I've noticed after a few days, identity variable still exists (as I checked "remember" checkbox), but $_SESSION data vanishes. I discovered this because I have a Condition that checks:
I've also noticed Security Login creates its own cookie instead of using the session cookie, and that may explain the difference why one vanishes sooner than the other. It seems the session cookies only last until the browser is closed, but the security identity cookie stays e.g. 30 days as defined in the configuration.
Sessions are only available for a single browser session. The remember me option stores an extra security cookie with your login information so that it logs you in again after a session was expired. The previous session data will then of course be gone since you have a new login. This is expected behavior, session data is only temporary during the browser session.
What way do you propose to store data in a cookie that should last the same life as the security identity cookie and is equally secure against user-tampering?

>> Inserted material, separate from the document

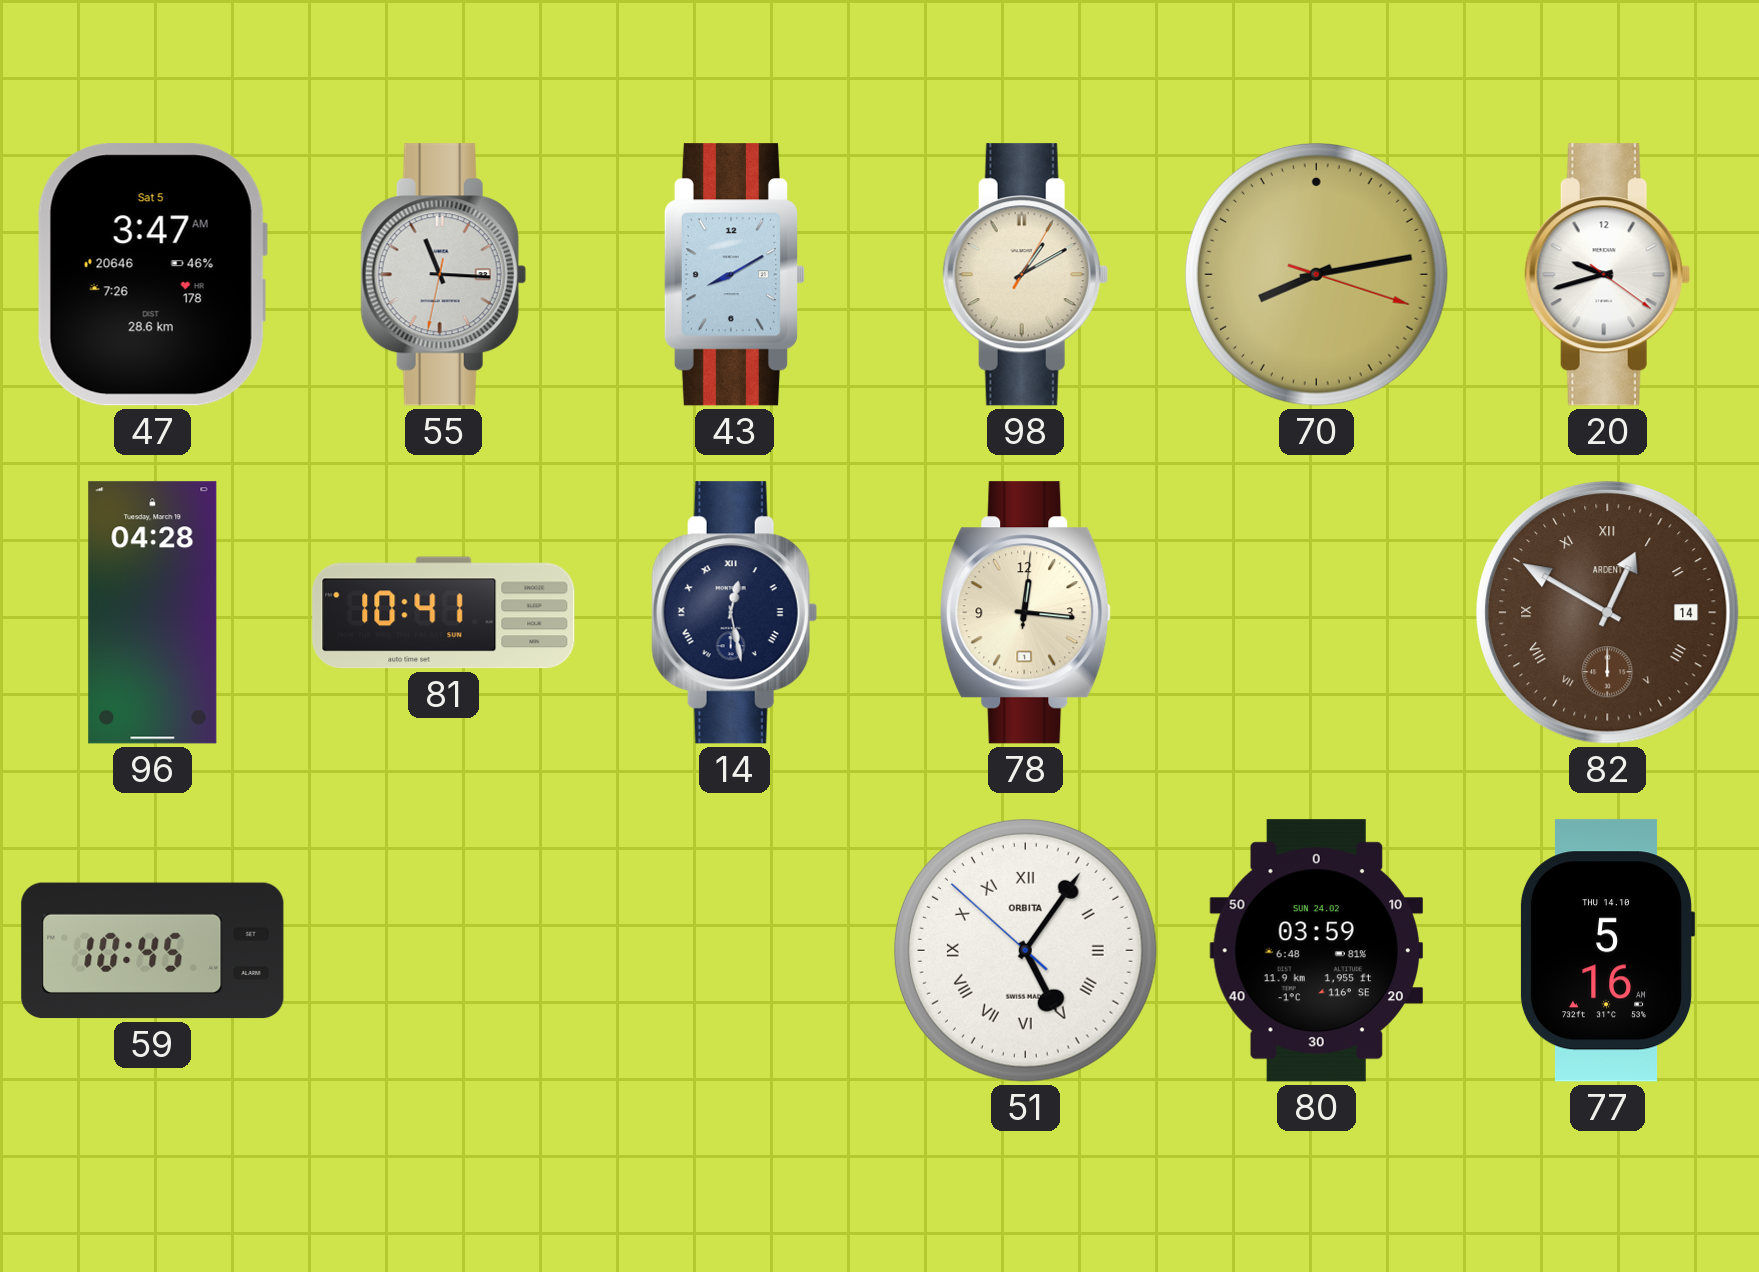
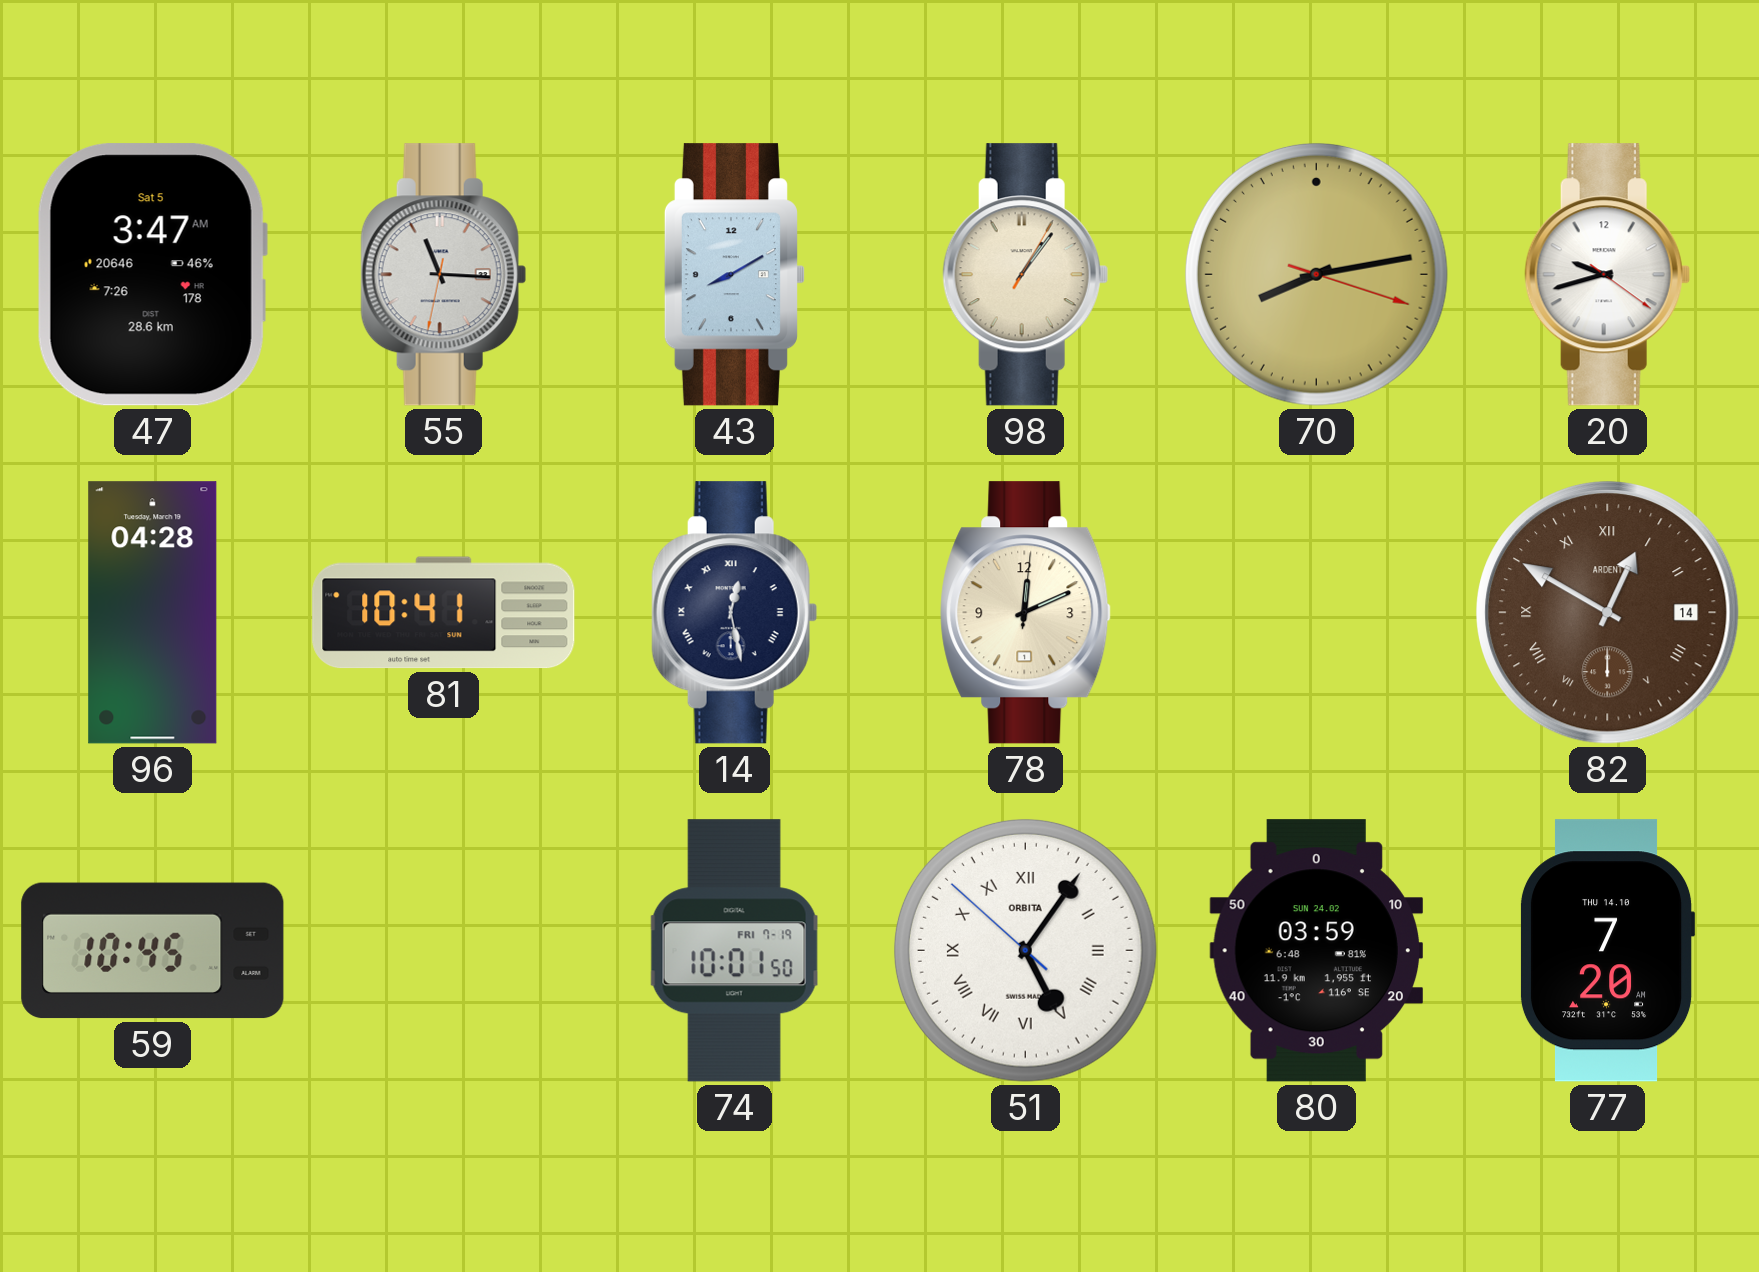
98: 1:10 -> 1:06
78: 12:16 -> 12:11
74: none -> 10:01
77: 5:16 -> 7:20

And is there a way to renew those cookies at a later date so I can extend their expiration date?
The security measure I'm implementing doesn't allow loading such critical data based on identity alone. The data has to be loaded on login and stick for the entirety of the security identity "session"
E.g. on password change, the session guard is incremented, and any logged-in session with the old value is logged out
You can configure sessions to exist longer, the session timeout can be configured and you could overwrite the cookie settings for the sessions to last longer. If you do not use the remember me option with login it will only last as long as the session. The remember me sets an extra cookie that does auto logins the user after his session was expired, so a new login session is started.
Another option is to check the identity before the security provider, if it isn't set then the previous session was expired. If it then gets past the security provider you know that it's a new login.